Looking for the impossibly glamorous: Thom’s Postcard from Royal College Street, London

A previous home of Arthur Rimbaud and Paul Verlaine, Royal College Street, London

A previous home of Arthur Rimbaud and Paul Verlaine, Royal College Street, London

Why I went…

I was seventeen and prone to sitting in the canteen at college eating extra strong mints very quickly whilst reading A Season in Hell, in the hope of provoking a ‘derangement of all the senses’. Arthur Rimbaud was eighteen when he and Paul Verlaine briefly lived on Royal College Street, London. Rimbaud was impossibly glamorous to my seventeen year-old self. I expect I hoped that, by standing outside this house, latent psychic tremors would be transmitted through the ether and, imbued with the spirit of Rimbaud’s ghost, my life would become less boring.

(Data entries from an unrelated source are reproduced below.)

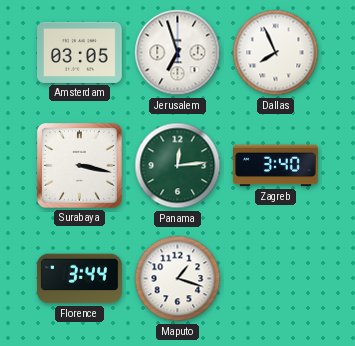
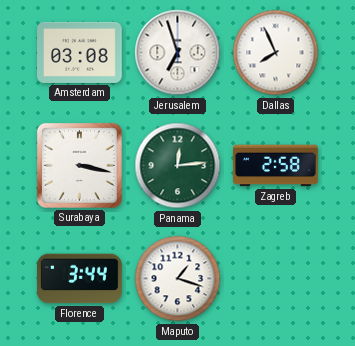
Amsterdam: 03:05 -> 03:08
Zagreb: 3:40 -> 2:58
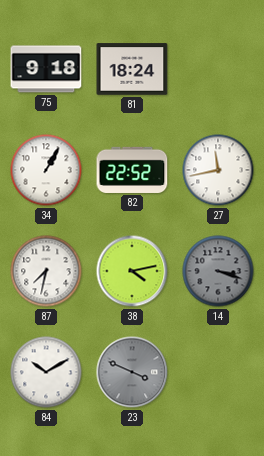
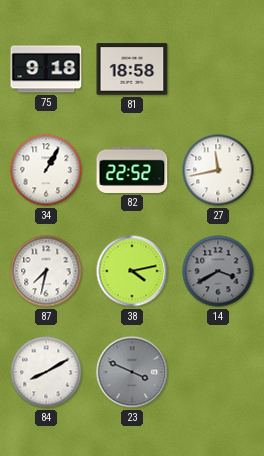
81: 18:24 -> 18:58
14: 3:18 -> 3:40
84: 10:10 -> 8:10
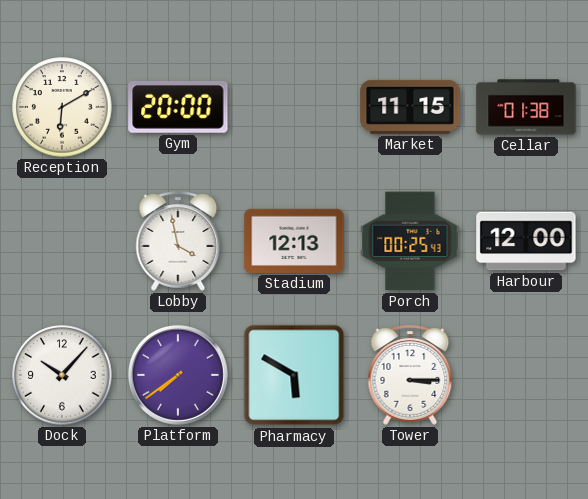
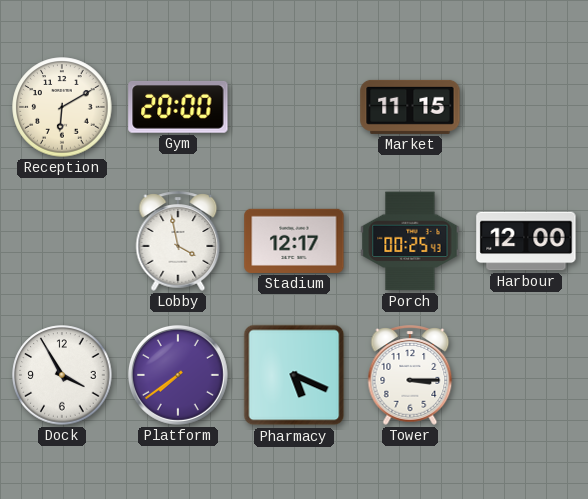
Cellar: 01:38 -> none
Stadium: 12:13 -> 12:17
Dock: 10:07 -> 3:55
Pharmacy: 5:50 -> 5:19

What I got out of the experience… 

I got a blurry photograph of my seventeen year-old self standing with hunched shoulders in a plaid shirt from a charity shop, a Smiths t-shirt with Viv Nicholson’s face on the front and a pair of black jeans (I’d already amassed a lot of very similar photos). Given that I found it impossible to imagine a figure as otherworldly as Rimbaud inhabiting this planet, I doubtless struggled to believe that the poet and I had stood on the same street. My attempt to conjure Rimbaud’s ghost failed, but I persisted in writing poetry nonetheless. I still occasionally visit Royal College Street if I’m leaving London from King’s Cross, because it’s just around the corner from the station. On the whole my life now is less boring than when I was seventeen, but I think this is just coincidence.